Monday, March 5, 2012

The Tampa Bay Lightning Card of the Week - Radim Vrbata 2008-09 Victory

Here we go with another weekly (yeah, right) feature.  I know there are folks out there that have similar gimmicks going on their websites, heck some writers even manage to do a “card of a day”.  First of all, I’m way too lazy to do the same thing every day. Secondly, I figure if I only do one card a week, I can really stretch out my collection for the foreseeable future.

I’ve started slowly organizing the Lightning cards I have up here in my northern compound and figured I’d share a few with you readers out.  After all, there aren’t too many bloggers out there posting about Lightning cards.  I’ll try my best to keep the players and sets varied, Zeus knows there have been enough players sporting the Lightning’s colors over the years to do that.

First up we have:

I bet there were more Lightning cards with "Victory" on it then actual Lightning Victories that year

Radim Vrbata 2008-09 Upper Deck Victory Gold Parallel

What’s that you say?  You didn’t know he suited up for the Tampa Bay Lightning?  Well, some of us are trying to block out his playing days as well.  His one season, well part of one season, was during the dark days. Signed to a 3 year deal on July 1, 2008 he was part of the free agent flurry that signaled that those who will not be named planned on treating the Lightning like their own personal fantasy hockey team.

The former 7th round pick of the Colorado Avalanche, Vrbata was supposed to be the elite scoring winger that would round out Vincent Lecavalier’s and Marty St. Louis’ top line.  He was coming off a 27-goal season for the Phoenix Coyotes and the $3 million a year contract didn’t seem like a bad bargain at the time.

To say it didn’t work out well would be an understatement.  Vrbata lasted only 18 games with the Lightning (two games more than head coach Barry Melrose) before heading to the Czech Republic to play.  The reason originally given at the time was that he was struggling with personal problems and his confidence was shattered.  Later it would be revealed that his wife was having a difficult pregnancy and her struggle was weighing heavily on his mind.  The chaos that was the Lightning organization probably didn’t help much either.

The fact that he wasn’t producing on the ice helped make the transition a bit more amicable, and the fact that the cash-strapped ownership wouldn’t have to pay his salary didn’t hurt either. Vrbata would spend the rest of the season in the Czech Republic playing for Mlada Boleslav BK and Librec Bili Tyqri HC.

Following the season, and the healthy birth of a baby boy, Vrbata announced that he wanted to return to the NHL. The Lightning, however, had moved on. With Alex Tanguay and Stephane Veilleux on the roster of course there was no room for him (please note the sarcasm meter on the previous sentence was an 8).

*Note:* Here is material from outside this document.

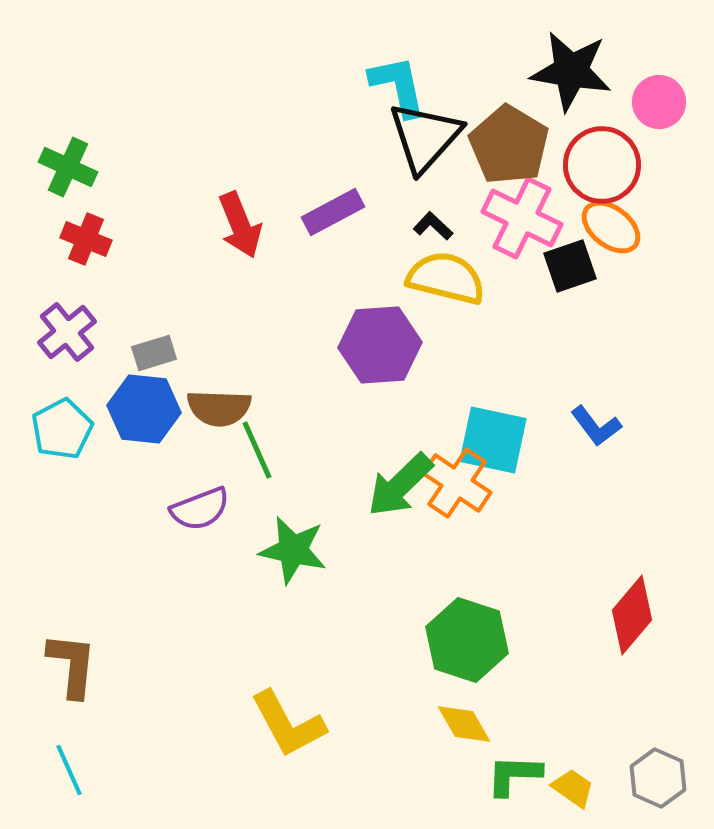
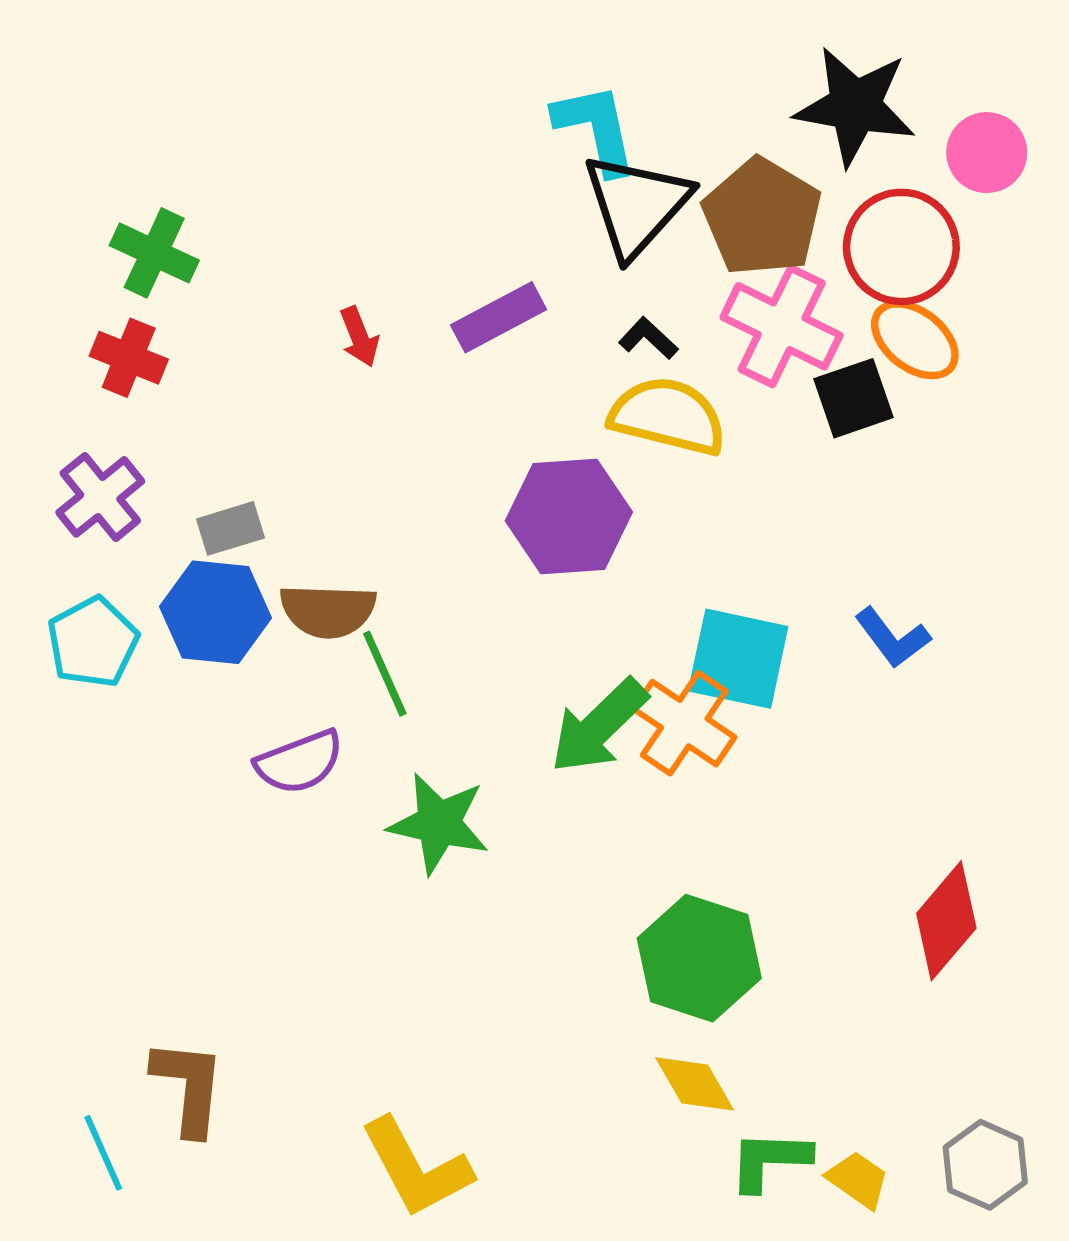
green cross: (68, 167) -> (154, 253), moved
red arrow: (240, 225) -> (359, 337), size x0.6
brown L-shape: (72, 665) -> (189, 1087), moved
yellow L-shape: (288, 724) -> (416, 1168), moved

So the General Manager gave Vrbata’s agent permission to seek a trade.  Low and behold his previous employers, the Coyotes, were willing to take him back.  So on July 21st, 2009 he was traded to Phoenix for Todd Fedoruk and David Hale.  The trade didn’t do much for the Lightning, other than provide me with my fantasy hockey avatar.

Honestly, the missing teeth are the scariest part of the picture for me.

Vrbata, on the other hand, flourished upon his return to the desert where he has scored 73 goals and counting for the beleaguered franchise.

It’s a shame that Vrbata’s tenure in Tampa didn’t turn out better. He was a hard working, quiet player who went about his business professionally. As he’s proven in Phoenix he can score goals, and if things had been different the organization’s long-running quest for scoring depth might have not still be on-going.

The Upper Deck Victory set this card is a part of has an interesting history with the company. Sometimes released as its own set, it has also been released as an insert set in other Upper Deck products such as their flagship base series.  It is considered a lower-end set with packs usually costing no more than a dollar or so in the retail market.

 Inserts are limited, as are parallels such as the gold version shown above. They do tend to feature a healthy amount of rookies, so collectors looking to pick up cheap versions of their favorite player’s early cards may turn to this set.